7. The method according to claim 5 or 6, characterized in that the promoter used in the modular constitutive overexpression is the constitutive promoter ML 2719;

the Escherichia coli host is Escherichia coli BL21(DE 3);

the phosphoenolpyruvate carboxylase gene ppc, the aspartate aminotransferase gene aspC and the aspartate-alpha-dehydrogenase gene panD are from escherichia coli BL21(DE 3); and/or

The succinic semialdehyde dehydrogenase gene yneI is derived from Escherichia coli K12.

8. The method according to any one of claims 5 to 7, wherein the phosphoenolpyruvate carboxylase gene ppc has the sequence shown in SEQ ID NO 9;

the sequence of the beta-alanine pyruvate transaminase gene pa0132 is shown as SEQ ID NO 2;

the sequence of the succinic semialdehyde dehydrogenase gene yneI is shown in SEQ ID NO 1; and/or

The sequence of the pyruvate carboxylase gene pyc is shown in SEQ ID NO. 17.

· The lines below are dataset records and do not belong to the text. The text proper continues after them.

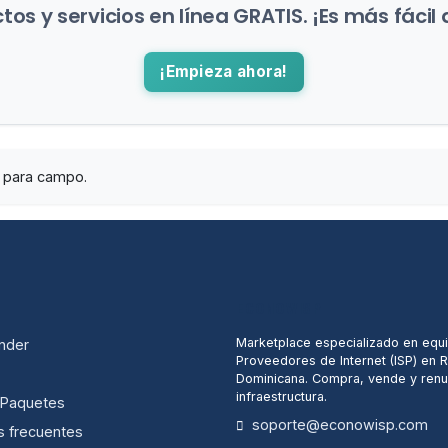
os y servicios en línea GRATIS. ¡Es más fácil 
¡Empieza ahora!
d para campo.
ECONOWISP
Marketplace especializado en equ
nder
Proveedores de Internet (ISP) en 
Dominicana. Compra, vende y renu
infraestructura.
/ Paquetes
soporte@econowisp.com
s frecuentes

9. A method for producing malonic acid by fermentation, comprising inoculating the recombinant Escherichia coli of any one of claims 1 to 4 into an SOB medium containing 4 to 8g/L glucose, and fermenting at 30 to 37 ℃ and 300-.

10. Use of the recombinant E.coli of any one of claims 1 to 4 or the method of claim 9 for the preparation of malonic acid and its derivatives.